Whitehead Institute for Biomedical Research
It has been well established that DNA methylation is essential for the maintenance of monoallelic expression of imprinted genes. Thus, inactivation of the maintenance DNA methyltransferase, Dnmt1, in ES cells results in the elimination of not only CpG methylation from the bulk of the genome but also from all imprinted genes. Importantly, upon reintroduction of a functional copy of Dnmt1 into mutant ES cells, methylation of the bulk of the genome, i.e. of all non-imprinted genes, is restored to normal levels. In contrast, no remethylation of the demethylated imprinted genes occurs indicating that the methylation status of imprinted genes is set only during gametogenesis and cannot be altered in the postzygotic embryo.

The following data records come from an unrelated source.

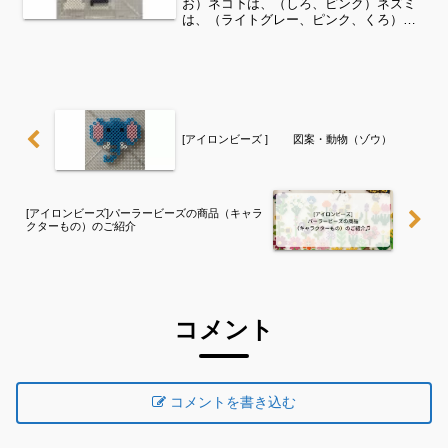
お）ネコ下は、（しろ、ピンク）ネズミ
は、（ライトグレー、ピンク、くろ）に
くきゅうは、（ピンク、しろ）さんま
は、（ミッドナイトブルー、くろ、ライ
トグレー、しろ、とうめい）ねこじゃら
しは、（グラスグリーン、オ...
[アイロンビーズ ] 図案・動物（ゾウ）
[アイロンビーズ]パーラービーズの商品（キャラ
クターもの）のご紹介
コメント
コメントを書き込む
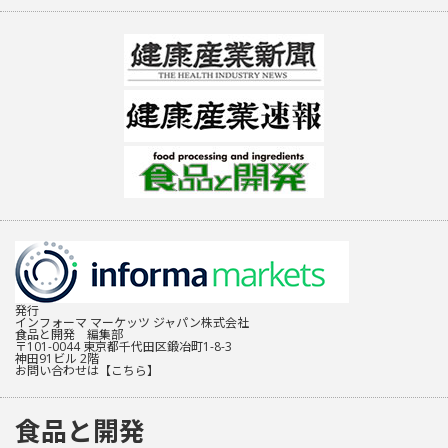
発行
インフォーマ マーケッツ ジャパン株式会社
食品と開発 編集部
〒101-0044 東京都千代田区鍛冶町1-8-3
神田91ビル 2階
お問い合わせは
【こちら】
食品と開発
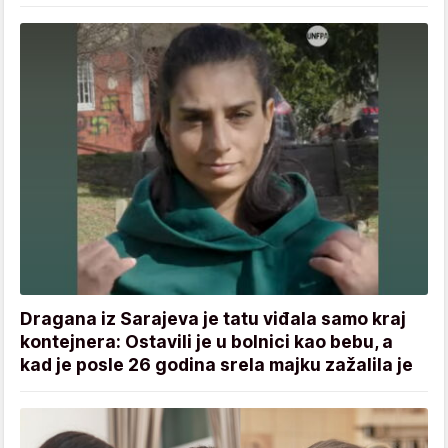
Dragana iz Sarajeva je tatu viđala samo kraj
kontejnera: Ostavili je u bolnici kao bebu, a
kad je posle 26 godina srela majku zažalila je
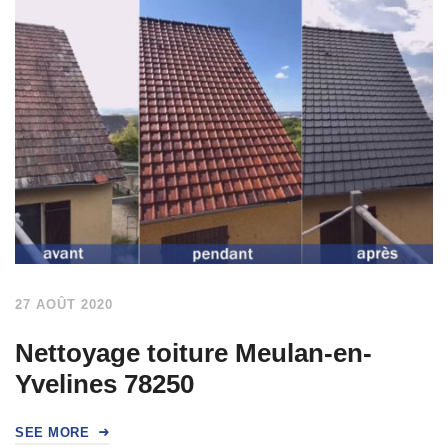
27 AOÛT 2020
Nettoyage toiture Meulan-en-
Yvelines 78250
SEE MORE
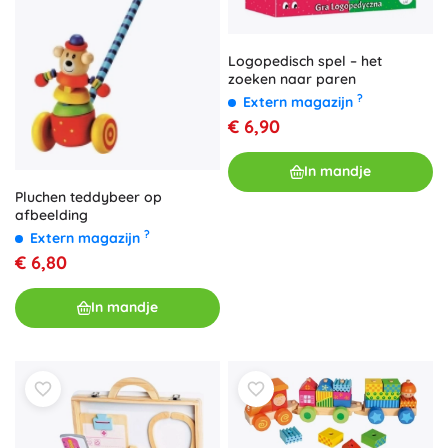
Logopedisch spel – het
zoeken naar paren
?
Extern magazijn
€ 6,90
In mandje
Pluchen teddybeer op
afbeelding
?
Extern magazijn
€ 6,80
In mandje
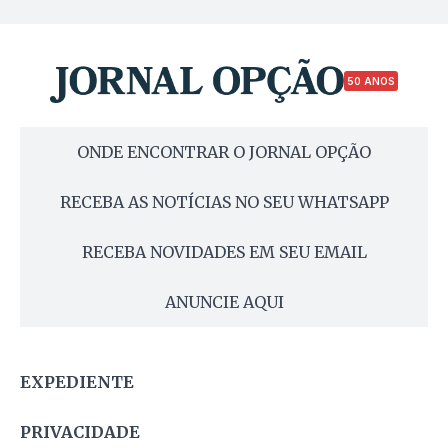
50 ANOS
ONDE ENCONTRAR O JORNAL OPÇÃO
RECEBA AS NOTÍCIAS NO SEU WHATSAPP
RECEBA NOVIDADES EM SEU EMAIL
ANUNCIE AQUI
EXPEDIENTE
PRIVACIDADE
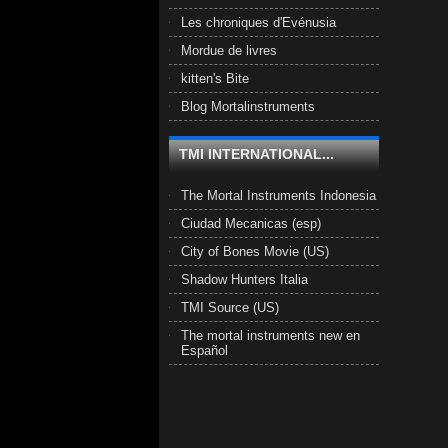
Les chroniques d'Evénusia
Mordue de livres
kitten's Bite
Blog Mortalinstruments
TMI INTERNATIONAL...
The Mortal Instruments Indonesia
Ciudad Mecanicas (esp)
City of Bones Movie (US)
Shadow Hunters Italia
TMI Source (US)
The mortal instruments new en
Español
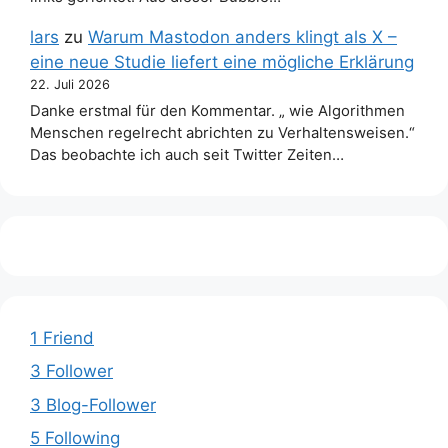
lars
zu
Warum Mastodon anders klingt als X –
eine neue Studie liefert eine mögliche Erklärung
22. Juli 2026
Danke erstmal für den Kommentar. „ wie Algorithmen
Menschen regelrecht abrichten zu Verhaltensweisen.“
Das beobachte ich auch seit Twitter Zeiten…
1 Friend
3 Follower
3 Blog-Follower
5 Following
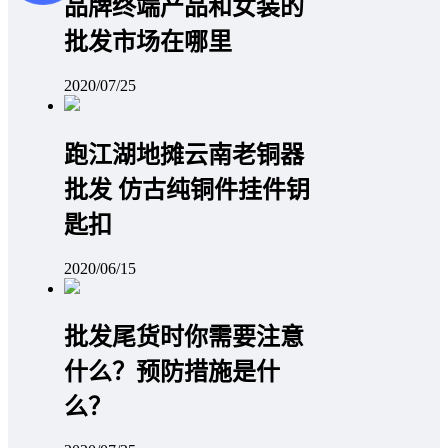
品牌终端产品和女装的
批发市场在哪里
2020/07/25
跑江湖地摊云南老铜器
批发 仿古纯铜件挂件钥
匙扣
2020/06/15
批发尾货时你需要注意
什么？预防措施是什
么？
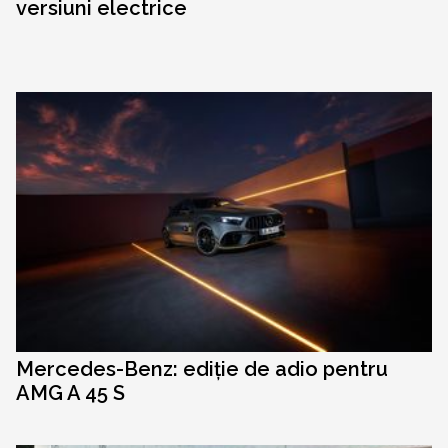
versiuni electrice
Mercedes-Benz: ediție de adio pentru
AMG A 45 S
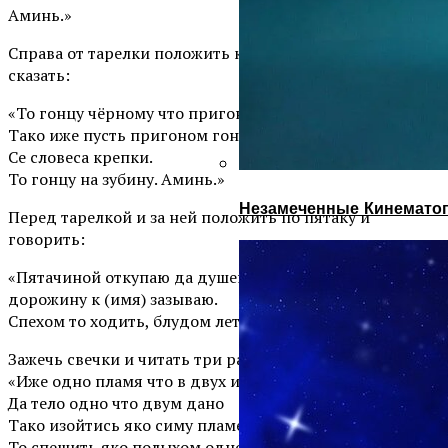
Аминь.»
Справа от тарелки положить кусочек белого хлеба и
сказать:
«То гонцу чёрному что пригоняить души блудные,
Тако иже пусть пригоном гонит (имя) к (имя).
Се словеса крепки.
То гонцу на зубину. Аминь.»
Незамеченные Кинематог
Перед тарелкой и за ней положить по пятаку и
говорить:
«Пятачиной откупаю да душеньку (имя) в путь-
дорожину к (имя) зазываю.
Спехом то ходить, блудом лететь. Аминь.»
Зажечь свечки и читать три раза:
«Иже одно пламя что в двух изошло
Да тело одно что двум дано
Тако изойтись яко симу пламени
То спешить яко полыхом одно из двух полыхаит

We are interested in the role of imprinting in mammalian development. Our goal is to establish an experimental system that would allow us to generate embryos which are essentially non-imprinted. The phenotype of such "imprint-free" embryos should be highly informative as to the intrinsic role of imprinting in mammalian development if there is any. To generate non -imprinted embryos we are using the timed inactivation and reactivation of the DNA Dnmt1 during gametogenesis and postzygotic development as well as nuclear cloning approaches.
One of the most interesting issues of nuclear cloning is the question of genomic reprogramming, i.e. the question whether the process involves the resetting of the epigenetic modifications which are characteristic for the adult donor nucleus to that of the embryo. To this end we are using molecular approaches to compare the methylation status of normal and cloned blastocysts.